IBT: Does the show confront those issues head on or is more in the background like you are describing?

Heyward: I think both. With Cece it is more said without words, but Olivia Wilde's work is amazing and her relationship with Bobby -- how the show treats their marriage is incredibly topical about the women's liberation movement at the time and what women had to go through in order to take control of their lives and the choices that they had. It is in the DNA of the show to address all of those issues.

Watch the trailer for "Vinyl" below:

IBT: It sounds like the attention to detail in terms of re-creating 1970s New York City was pretty thorough. What was that experience like as an actor?

Heyward: It was pretty mind blowing. It kind of hit me like a train because by the time I came into the process as an actor the hair people had done so much research and the costume people had done so much research and the production crew, so there is so much momentum already to get caught up in. You listen to the music of the time, you read about the culture that was developing at the time and you get to collaborate with these amazing people who built the world for you to step into. Every day we would have these fitting and they would bring in clothes from California and the best thrift stores in the country. It was really mind blowing.

IBT: Drug use seems like it is going to be a major force on this show and the trailer teases a lot of debauchery and wild live music scenes. What was it like filming some of those more intense or elaborate scenes?

Heyward: Well, the decision was made not to have Cece be a part of that world at the top.
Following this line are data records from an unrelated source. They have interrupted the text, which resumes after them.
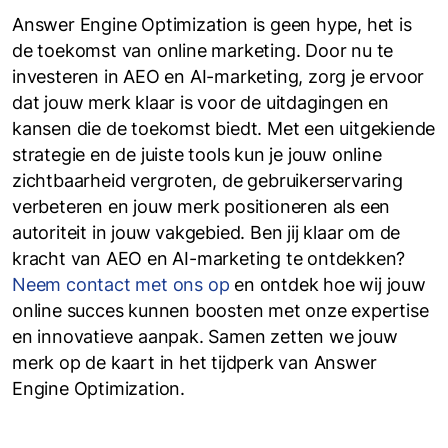
Answer Engine Optimization is geen hype, het is
de toekomst van online marketing. Door nu te
investeren in AEO en AI-marketing, zorg je ervoor
dat jouw merk klaar is voor de uitdagingen en
kansen die de toekomst biedt. Met een uitgekiende
strategie en de juiste tools kun je jouw online
zichtbaarheid vergroten, de gebruikerservaring
verbeteren en jouw merk positioneren als een
autoriteit in jouw vakgebied. Ben jij klaar om de
kracht van AEO en AI-marketing te ontdekken?
Neem contact met ons op
en ontdek hoe wij jouw
online succes kunnen boosten met onze expertise
en innovatieve aanpak. Samen zetten we jouw
merk op de kaart in het tijdperk van Answer
Engine Optimization.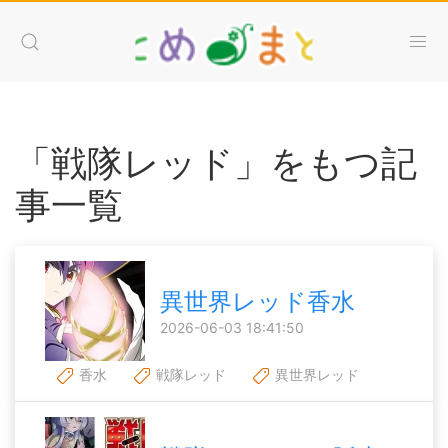
「戦隊レッド」をもつ記
事一覧
異世界レッド香水
2026-06-03 18:41:50
香水
戦隊レッド
異世界レッド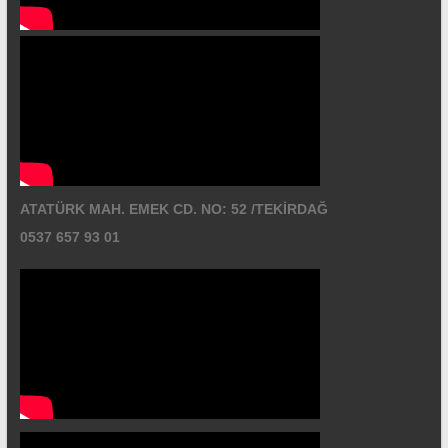
ATATÜRK MAH. EMEK CD. NO: 52 /TEKİRDAĞ
0537 657 93 01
Her domain is really the office. She is on the business side, so I only got to be a part of one concert scene, which, believe me, I was jealous about! I was on set and people were like, "Were you at the other concert we filmed?" And I was like, "No guys, I wasn't. Thanks for reminding me."
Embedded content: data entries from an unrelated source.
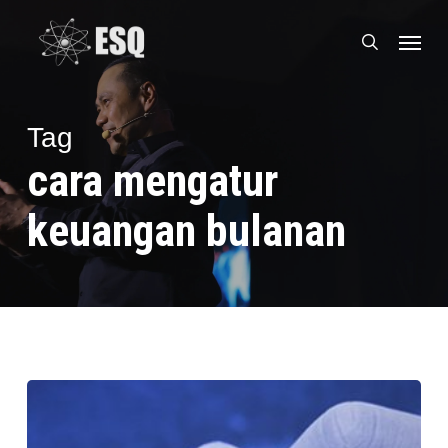
Skip
Menu
to
search
main
content
Tag
cara mengatur
keuangan bulanan
Cara
Mendidik
Anak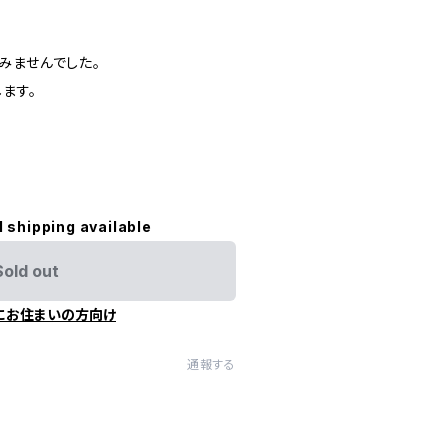
みませんでした。
ます。
l shipping available
Sold out
にお住まいの方向け
通報する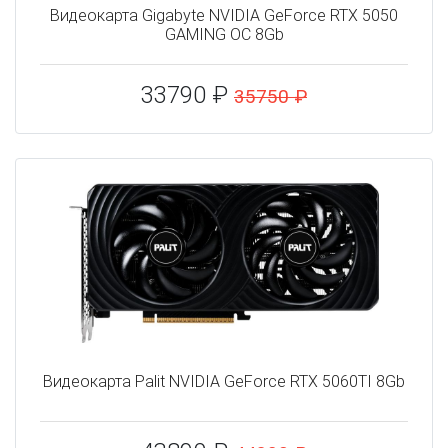
Видеокарта Gigabyte NVIDIA GeForce RTX 5050
GAMING OC 8Gb
33790 ₽
35750 ₽
Видеокарта Palit NVIDIA GeForce RTX 5060TI 8Gb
The concert I did go to, though, there was just this incredible momentum and by the time we got to set it felt like it was unstoppable and you just had to catch the moment. We created the stuff that Richie talks about in the show with music -- it makes you move and dance and you have to respond to what is going on.
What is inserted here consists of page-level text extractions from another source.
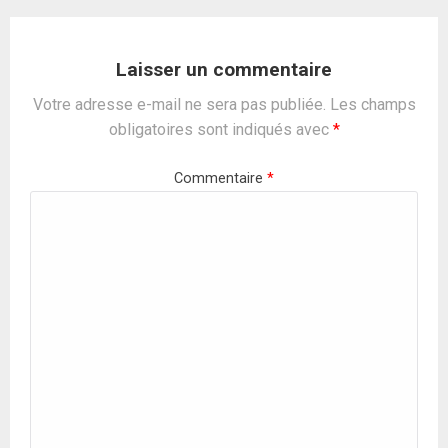
Laisser un commentaire
Votre adresse e-mail ne sera pas publiée.
Les champs
obligatoires sont indiqués avec
*
Commentaire
*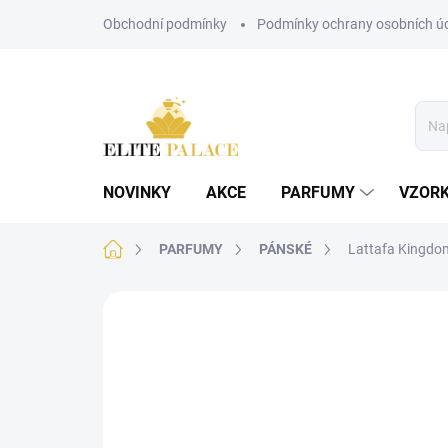
Přejít
Obchodní podmínky
Podmínky ochrany osobních ú
na
obsah
NOVINKY
AKCE
PARFUMY
VZOR
Domů
PARFUMY
PÁNSKÉ
Lattafa Kingd
1 hodnocení
Podrobnosti hodnocení
Z
PÁNSKÉ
IBT: Do you have any stories from being directed by Scorsese?

Heyward: No? He is really smart about delegating, so I think the one thing I will never quite forget is trying to tag a scene at the end, living in the moment when the camera is still rolling and just trying to make up something. So, I did that a couple of times and one of the first things he said to me is he came over and said, "Hey, don't do that." In one way it was actually kind of freeing because he knows what he wants and knows when he has it and I can just stick to the script and the moments we have created instead of reaching for the next. So, that was new. I said, "I'll take a step back."

IBT: I read that Mick Jagger pitched this show to Scorsese as a gangster movie set in the music business. Does the show have that kind of feel or that kind of arc to it?

Heyward: From what I have seen they were really successful at that. Richie has his boys with him and it does feel like them against the world. So, there is definitely an air of secrecy. It's that feeling of us against the world and we are going to do whatever we have to do to make the outcome we want happen. So, the moralization and guilt that might stop other people does not work here.

IBT: You are also working on Season 2 of "Powers." Is there anything you want to tease for fans?

Heyward: I can try, but every scene is a spoiler. I would say that it is closer to the spirit of the comic than last year and they are going to see some things that they recognize that we didn't get to in Season 1. To people that hung in there with us in Season 1 and said "When are we going to see the 'Powers' universe develop?" I think we got closer to that.

"Vinyl" premieres on HBO on Feb. 14, 2016.